Sorting In REXX Made Easy

Автор: Martin Packer

Дата: 15.07.2013

Источник: IBM developerWorks

In REXX sorting is a fraught exercise - and you tend to have to resort to other programs to do it:

    DFSORT for the “heavy lifting”
    UNIX Sort

but you might decide your sort is low volume enough to do in REXX. The trouble is it’s difficult to write a routine that isn’t specific on how the data is sorted, or rather how two items are compared - as we shall see.

Following on from Dragging REXX Into The 21st Century? here’s a technique that is quite general. It uses the REXX INTERPRET instruction.

The problem of sorting comprises two challenges:
    * Comparing two items.
    * Deciding which two items to compare when, and acting on the results of the comparison. Much has been written about this, perhaps most notably in Donald Knuth’s Sorting & Searching.

This post is mostly about Challenge 1, though the code presented also addresses Challenge 2.
Comparing Two Items

It’s easy to do a straight numeric comparison in REXX, such as

if a   ...
end

but more complex comparisons are, ahem, more complex. :-) But, more to the point, a generalised comparison is difficult to do, which is where INTERPRET comes in.
Sample Sort Code

In what follows the program works. That isn’t to say the sorting algorithm is the most efficient over all sets of data, but this post isn’t really about the sort’s efficiency.

/* REXX */

/* Set up stem variable to sort */
sortin.0=5
sortin.1="AXXX XS"
sortin.2="HXXXX BSS"
sortin.3="FXXX IS"
sortin.4="XSSSSSSSS ZS"
sortin.5="A JSS"

/* Sort the stem variable */
call sortStem "comp1"

/* Print the results */
do s=1 to sortin.0
  say sortin.s
end

exit

/* Sort comparison routine based solely on length of second word */
comp1: procedure
parse arg x,y

/* Calculate lengths of second word of x and y */
lx=length(word(x,2))
ly=length(word(y,2))

select
when lx=ly then return 0
when lx>ly then return 1
otherwise return -1
end

sortStem:
parse arg comparison_routine
flip_flop=0
do i=sortin.0 to 1 by -1
  flip_flop=1
  do j=1 to i-1
    /* Decide whether to swap */
    interpret "compRes="comparison_routine"('"sortin.i"','"sortin.j"')"
    if compRes<0 then do
      should_swap=1
    end
    else do
      should_swap=0
    end

    if should_swap=1 then do
      /* Swap values */
      xchg=sortin.j
      sortin.j=sortin.i
      sortin.i=xchg

      flip_flop=0
    end
  end
end
return

The item comparison routine in this example is, of course, somewhat artificial - and not one I’m likely to use. It compares the length of the second token in each stem variable. I chose it as an example of something that’s not easy to do in, say, DFSORT. The real point is you can compare items using arbitrarily complex criteria. If your collection of stem variables was more complex than this - essentially a list of objects - you’d want the sophistication this approach allows.

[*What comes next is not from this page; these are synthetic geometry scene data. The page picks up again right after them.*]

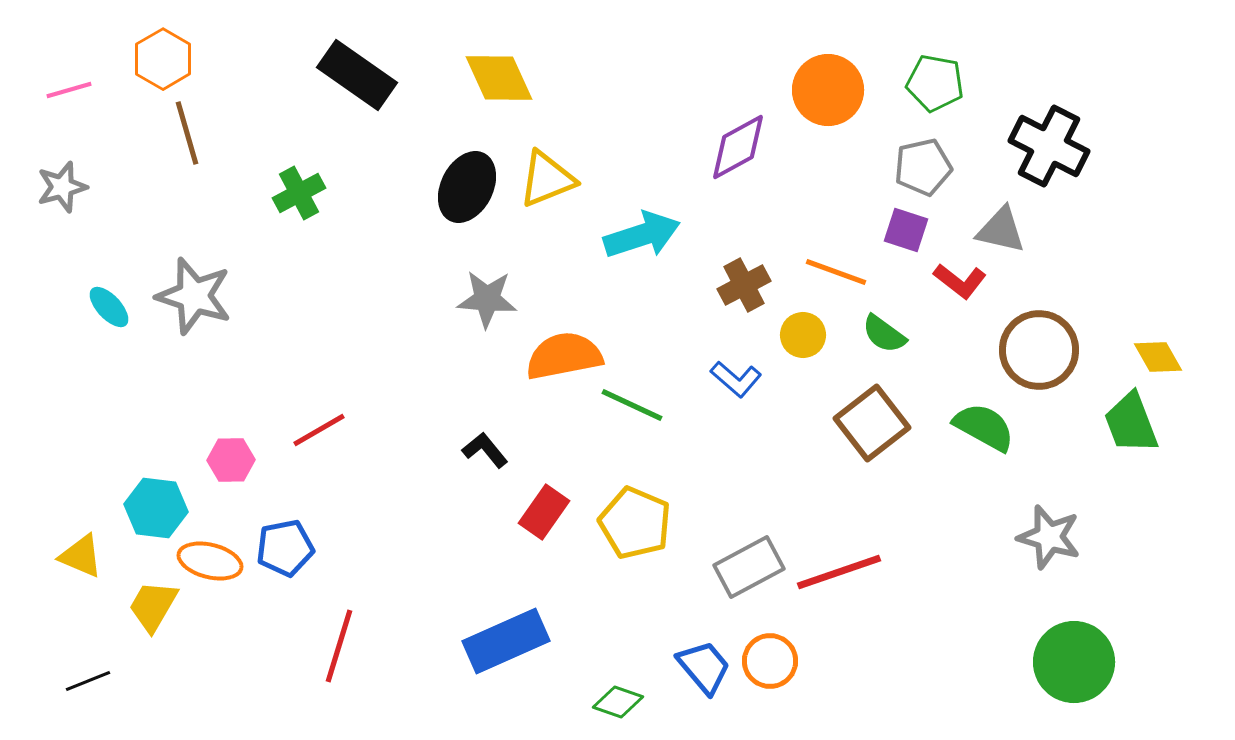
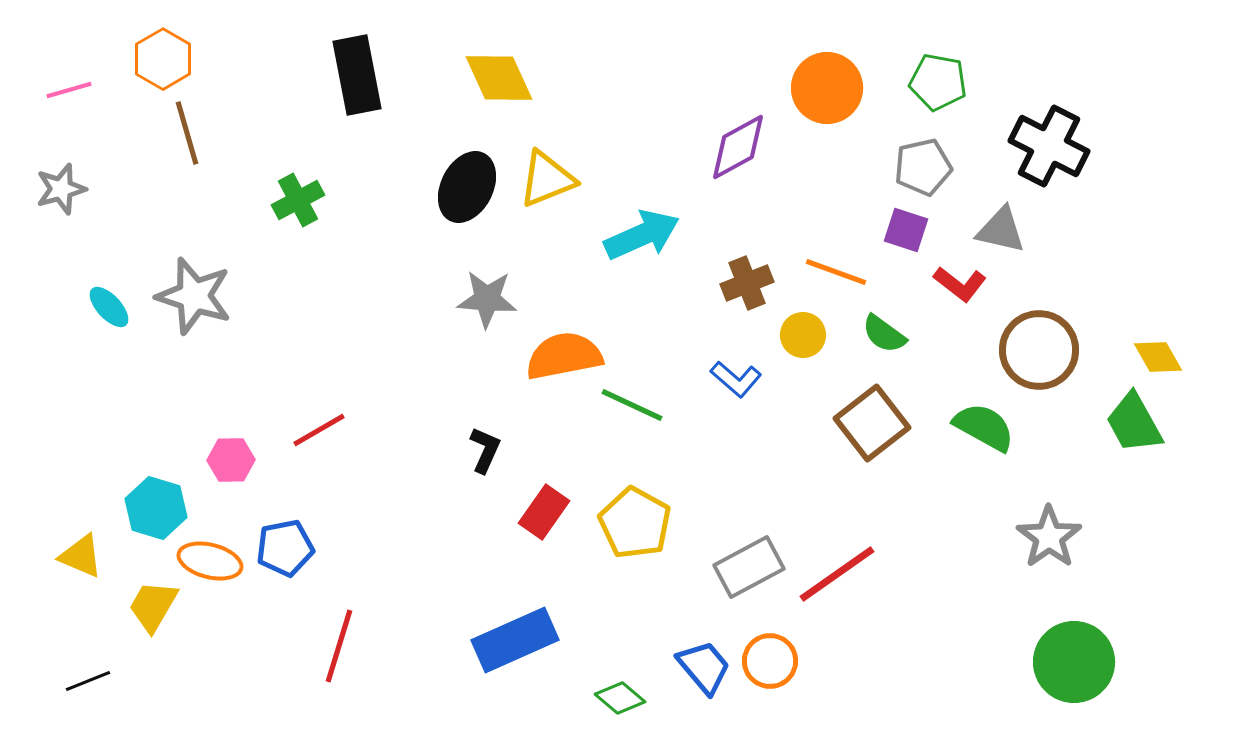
black rectangle at (357, 75): rotated 44 degrees clockwise
green pentagon at (935, 83): moved 3 px right, 1 px up
orange circle at (828, 90): moved 1 px left, 2 px up
gray star at (62, 187): moved 1 px left, 2 px down
green cross at (299, 193): moved 1 px left, 7 px down
cyan arrow at (642, 235): rotated 6 degrees counterclockwise
red L-shape at (960, 281): moved 3 px down
brown cross at (744, 285): moved 3 px right, 2 px up; rotated 6 degrees clockwise
green trapezoid at (1131, 423): moved 3 px right; rotated 8 degrees counterclockwise
black L-shape at (485, 450): rotated 63 degrees clockwise
cyan hexagon at (156, 508): rotated 10 degrees clockwise
yellow pentagon at (635, 523): rotated 6 degrees clockwise
gray star at (1049, 537): rotated 20 degrees clockwise
red line at (839, 572): moved 2 px left, 2 px down; rotated 16 degrees counterclockwise
blue rectangle at (506, 641): moved 9 px right, 1 px up
green diamond at (618, 702): moved 2 px right, 4 px up; rotated 21 degrees clockwise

Incidentally when it comes to INTERPRET performance I think it depends on which statements are actually interpreted and which have already been tokenised:

    If your “heavy lifting” is the code passed to the INTERPRET routine that would be expensive.
    If you pass a call to a routine to INTERPRET that isn’t - so long as the actual routine is “static”, meaning appears in your source code where it can be tokenised.

In the above example code you’ll notice I’m using a hard-coded set of stem variable names. In my actual production code I’ve generalised to allow any stem variable names - so I’m actually much heavier in my use of INTERPRET.

I’m leaning towards INTERPRET in more cases - provided it doesn’t obscure the meaning.

At the start of this post I mentioned DFSORT and Unix sort as alternatives. I think you should consider them, though their limitations and the need to work hard at “marshalling” to use them will limit their appeal. So, I hope you’ll find the technique presented in this post useful for the cases where they’re not appealing.

The most important piece of this post - and the main reason for writing it - is the notion of using a single sorting routine and handing it the name of an item comparison routine. This should lead to code that’s more maintainable. Its long been the staple of other programming languages. You can do it with REXX, too!